-------- INFORMATION PROVIDED --------
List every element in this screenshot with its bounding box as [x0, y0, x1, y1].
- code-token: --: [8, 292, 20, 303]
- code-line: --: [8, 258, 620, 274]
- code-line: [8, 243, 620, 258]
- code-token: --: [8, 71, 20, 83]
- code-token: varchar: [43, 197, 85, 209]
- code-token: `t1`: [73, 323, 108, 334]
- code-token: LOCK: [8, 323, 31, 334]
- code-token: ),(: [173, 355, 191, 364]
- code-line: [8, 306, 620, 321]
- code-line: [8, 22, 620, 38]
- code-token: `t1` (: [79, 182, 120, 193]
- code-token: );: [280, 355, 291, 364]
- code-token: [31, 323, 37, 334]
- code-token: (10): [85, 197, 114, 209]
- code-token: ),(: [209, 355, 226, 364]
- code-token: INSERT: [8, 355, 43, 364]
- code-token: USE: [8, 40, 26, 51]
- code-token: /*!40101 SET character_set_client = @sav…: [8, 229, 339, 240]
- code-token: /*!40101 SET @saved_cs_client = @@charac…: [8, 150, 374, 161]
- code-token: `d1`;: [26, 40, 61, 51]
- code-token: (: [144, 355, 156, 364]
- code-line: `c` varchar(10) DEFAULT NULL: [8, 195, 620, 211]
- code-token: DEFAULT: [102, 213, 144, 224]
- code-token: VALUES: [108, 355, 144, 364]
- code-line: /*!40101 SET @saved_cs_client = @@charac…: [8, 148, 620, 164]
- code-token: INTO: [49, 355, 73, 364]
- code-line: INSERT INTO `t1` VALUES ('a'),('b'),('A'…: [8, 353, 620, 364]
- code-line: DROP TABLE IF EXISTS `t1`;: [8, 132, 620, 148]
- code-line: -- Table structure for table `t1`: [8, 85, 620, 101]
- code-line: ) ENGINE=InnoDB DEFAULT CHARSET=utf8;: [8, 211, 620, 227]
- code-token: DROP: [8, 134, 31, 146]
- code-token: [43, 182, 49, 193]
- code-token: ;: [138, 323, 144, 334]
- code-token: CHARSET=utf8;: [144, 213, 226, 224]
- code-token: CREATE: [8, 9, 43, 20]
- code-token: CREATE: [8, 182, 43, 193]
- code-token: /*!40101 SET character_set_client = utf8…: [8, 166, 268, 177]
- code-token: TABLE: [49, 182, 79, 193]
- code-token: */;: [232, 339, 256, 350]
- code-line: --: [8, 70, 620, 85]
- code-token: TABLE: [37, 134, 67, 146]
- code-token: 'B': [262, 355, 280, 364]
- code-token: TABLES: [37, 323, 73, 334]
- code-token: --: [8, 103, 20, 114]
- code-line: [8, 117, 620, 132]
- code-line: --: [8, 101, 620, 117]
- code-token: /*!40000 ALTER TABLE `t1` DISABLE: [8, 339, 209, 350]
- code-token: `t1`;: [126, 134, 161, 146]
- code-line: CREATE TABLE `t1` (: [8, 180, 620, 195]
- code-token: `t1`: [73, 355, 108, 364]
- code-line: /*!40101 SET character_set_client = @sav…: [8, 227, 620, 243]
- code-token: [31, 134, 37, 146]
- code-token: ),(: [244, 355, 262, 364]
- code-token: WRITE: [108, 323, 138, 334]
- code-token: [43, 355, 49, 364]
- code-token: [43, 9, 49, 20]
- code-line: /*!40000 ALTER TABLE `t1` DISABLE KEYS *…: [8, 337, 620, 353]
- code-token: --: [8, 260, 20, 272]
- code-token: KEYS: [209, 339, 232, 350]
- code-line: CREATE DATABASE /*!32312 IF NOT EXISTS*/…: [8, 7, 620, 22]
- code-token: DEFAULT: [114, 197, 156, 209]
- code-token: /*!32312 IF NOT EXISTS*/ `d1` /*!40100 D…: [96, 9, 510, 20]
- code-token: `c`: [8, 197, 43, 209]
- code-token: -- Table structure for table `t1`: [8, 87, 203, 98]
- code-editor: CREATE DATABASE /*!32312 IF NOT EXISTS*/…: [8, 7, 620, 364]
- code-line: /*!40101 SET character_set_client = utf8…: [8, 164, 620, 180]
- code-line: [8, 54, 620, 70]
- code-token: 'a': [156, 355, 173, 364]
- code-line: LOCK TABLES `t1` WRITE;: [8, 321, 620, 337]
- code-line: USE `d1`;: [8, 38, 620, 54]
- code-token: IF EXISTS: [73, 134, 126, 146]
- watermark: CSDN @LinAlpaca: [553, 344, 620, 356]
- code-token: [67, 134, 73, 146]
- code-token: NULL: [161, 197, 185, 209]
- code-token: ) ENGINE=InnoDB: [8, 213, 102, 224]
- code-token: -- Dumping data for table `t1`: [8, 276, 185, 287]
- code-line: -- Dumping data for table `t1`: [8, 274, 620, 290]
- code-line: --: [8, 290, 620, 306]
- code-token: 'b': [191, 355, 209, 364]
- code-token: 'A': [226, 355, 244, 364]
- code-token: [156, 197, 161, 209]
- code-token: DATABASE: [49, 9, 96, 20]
--------
WHAT IS REQUIRED: From the first line to the last, reproduce the data above exactly.

EXERCISE SOLUTION:
List every element in this screenshot with its bounding box as [x0, y0, x1, y1].
- code-token: --: [8, 292, 20, 303]
- code-line: --: [8, 258, 620, 274]
- code-line: [8, 243, 620, 258]
- code-token: --: [8, 71, 20, 83]
- code-token: varchar: [43, 197, 85, 209]
- code-token: `t1`: [73, 323, 108, 334]
- code-token: LOCK: [8, 323, 31, 334]
- code-token: ),(: [173, 355, 191, 364]
- code-line: [8, 306, 620, 321]
- code-line: [8, 22, 620, 38]
- code-token: `t1` (: [79, 182, 120, 193]
- code-token: );: [280, 355, 291, 364]
- code-token: [31, 323, 37, 334]
- code-token: (10): [85, 197, 114, 209]
- code-token: ),(: [209, 355, 226, 364]
- code-token: INSERT: [8, 355, 43, 364]
- code-token: USE: [8, 40, 26, 51]
- code-token: /*!40101 SET character_set_client = @sav…: [8, 229, 339, 240]
- code-token: /*!40101 SET @saved_cs_client = @@charac…: [8, 150, 374, 161]
- code-token: `d1`;: [26, 40, 61, 51]
- code-token: (: [144, 355, 156, 364]
- code-line: `c` varchar(10) DEFAULT NULL: [8, 195, 620, 211]
- code-token: DEFAULT: [102, 213, 144, 224]
- code-token: VALUES: [108, 355, 144, 364]
- code-line: /*!40101 SET @saved_cs_client = @@charac…: [8, 148, 620, 164]
- code-token: INTO: [49, 355, 73, 364]
- code-line: INSERT INTO `t1` VALUES ('a'),('b'),('A'…: [8, 353, 620, 364]
- code-line: DROP TABLE IF EXISTS `t1`;: [8, 132, 620, 148]
- code-line: -- Table structure for table `t1`: [8, 85, 620, 101]
- code-line: ) ENGINE=InnoDB DEFAULT CHARSET=utf8;: [8, 211, 620, 227]
- code-token: DROP: [8, 134, 31, 146]
- code-token: [43, 182, 49, 193]
- code-token: ;: [138, 323, 144, 334]
- code-token: CHARSET=utf8;: [144, 213, 226, 224]
- code-token: CREATE: [8, 9, 43, 20]
- code-token: CREATE: [8, 182, 43, 193]
- code-token: /*!40101 SET character_set_client = utf8…: [8, 166, 268, 177]
- code-token: TABLE: [49, 182, 79, 193]
- code-token: */;: [232, 339, 256, 350]
- code-line: --: [8, 70, 620, 85]
- code-token: TABLE: [37, 134, 67, 146]
- code-token: 'B': [262, 355, 280, 364]
- code-token: TABLES: [37, 323, 73, 334]
- code-token: --: [8, 103, 20, 114]
- code-line: [8, 117, 620, 132]
- code-line: --: [8, 101, 620, 117]
- code-token: /*!40000 ALTER TABLE `t1` DISABLE: [8, 339, 209, 350]
- code-token: `t1`;: [126, 134, 161, 146]
- code-line: CREATE TABLE `t1` (: [8, 180, 620, 195]
- code-token: `t1`: [73, 355, 108, 364]
- code-line: /*!40101 SET character_set_client = @sav…: [8, 227, 620, 243]
- code-token: [31, 134, 37, 146]
- code-token: ),(: [244, 355, 262, 364]
- code-token: WRITE: [108, 323, 138, 334]
- code-token: [43, 355, 49, 364]
- code-token: [43, 9, 49, 20]
- code-line: /*!40000 ALTER TABLE `t1` DISABLE KEYS *…: [8, 337, 620, 353]
- code-token: --: [8, 260, 20, 272]
- code-token: KEYS: [209, 339, 232, 350]
- code-line: CREATE DATABASE /*!32312 IF NOT EXISTS*/…: [8, 7, 620, 22]
- code-token: DEFAULT: [114, 197, 156, 209]
- code-token: /*!32312 IF NOT EXISTS*/ `d1` /*!40100 D…: [96, 9, 510, 20]
- code-token: `c`: [8, 197, 43, 209]
- code-token: -- Table structure for table `t1`: [8, 87, 203, 98]
- code-editor: CREATE DATABASE /*!32312 IF NOT EXISTS*/…: [8, 7, 620, 364]
- code-line: /*!40101 SET character_set_client = utf8…: [8, 164, 620, 180]
- code-line: [8, 54, 620, 70]
- code-token: 'a': [156, 355, 173, 364]
- code-line: LOCK TABLES `t1` WRITE;: [8, 321, 620, 337]
- code-line: USE `d1`;: [8, 38, 620, 54]
- code-token: IF EXISTS: [73, 134, 126, 146]
- watermark: CSDN @LinAlpaca: [553, 344, 620, 356]
- code-token: [67, 134, 73, 146]
- code-token: NULL: [161, 197, 185, 209]
- code-token: ) ENGINE=InnoDB: [8, 213, 102, 224]
- code-token: -- Dumping data for table `t1`: [8, 276, 185, 287]
- code-line: -- Dumping data for table `t1`: [8, 274, 620, 290]
- code-line: --: [8, 290, 620, 306]
- code-token: 'b': [191, 355, 209, 364]
- code-token: 'A': [226, 355, 244, 364]
- code-token: [156, 197, 161, 209]
- code-token: DATABASE: [49, 9, 96, 20]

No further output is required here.